These no-Quest games often come down to long grinding attrition wars, Vengevines serving as threats that are resilient even to cards like Gideon, Baneslayer, pro-green swords, and Wraths. I’ve often used the Vengevine grind to battle back from ridiculous series of cards like multiple Gideon, Cunning Sparkmage/Collar, pro-green 3/3 Squadron Hawks, and Wraths that would usually cripple an aggro strategy. The grind just refuses to die, and every Fauna Shaman activation brings the opponent closer to chump-block mode as your creatures kill planeswalkers and eat chunks of life total. This forces your opponent to race while containing your hard-to-kill threats, often after having mulliganed to Divine Offerings that are now relatively blank. Another advantage I’ve noticed is that as the board gets more and more cluttered, opponents often make more mistakes as the game goes on longer than they’d expected.

Unfortunately the red splash in some of the new Caw decks makes that matchup much tougher, mostly because they have more removal to prevent you from untapping with Fauna Shaman (Arc Trail, Bolt, Sparkmage), but the matchup is still quite winnable. Creature decks like Vampires, Boros, Mono-Red (and to a lesser extent, Elves) have trouble beating the normal Quest plan, so in those matchups you need only board in a few of the creatures (just Refraction Trap, Kor Firewalker, Linvala, and Baneslayer Angel against Boros, for example).

At the $5K, I played against Vampires twice, RUG, Cawblade, Boros, and a homebrew Land Destruction deck, losing only to the LD deck before IDing into the T8, where I lost to Valakut due to poor draws. I think Quest is a powerful contender in the current meta, and since it’s fairly cheap to put together you have no excuse but to give it a try!
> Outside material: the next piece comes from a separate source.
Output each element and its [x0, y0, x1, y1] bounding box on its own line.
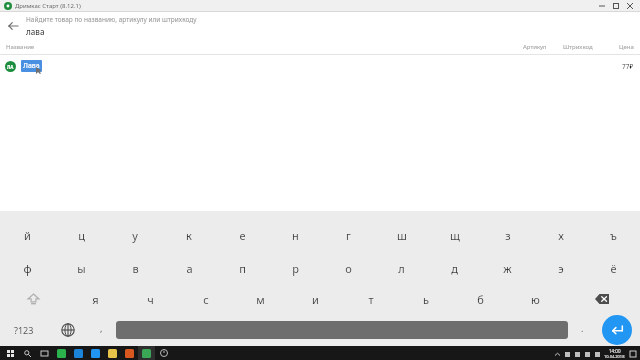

Thanks for reading, may your Fauna Shamans always live and may you always have a Vengevine in hand.
Boland

Bonus play for those who read this far

~ Opponent activates Gideon Jura’s +2 ability, so you attack him with your Hero of Bladehold and a Vengevine. Killing Gideon just isn’t enough for you, though, so you put Hero of Bladehold’s Soldier tokens into play attacking your opponent’s Jace, the Mind Sculptor. You then battle cry them by +1/+0, wreck all the planeswalkers in town, and proceed to win the game. You are then crushed under a flood of expensive cars, women flock to you, and you feel oh-so-cool – you are welcome.


End Boland article, return to me. A hearty thanks to Boland for that write-up and helping me answer roughly 7000 questions about a GW Quest deck I didn’t even make.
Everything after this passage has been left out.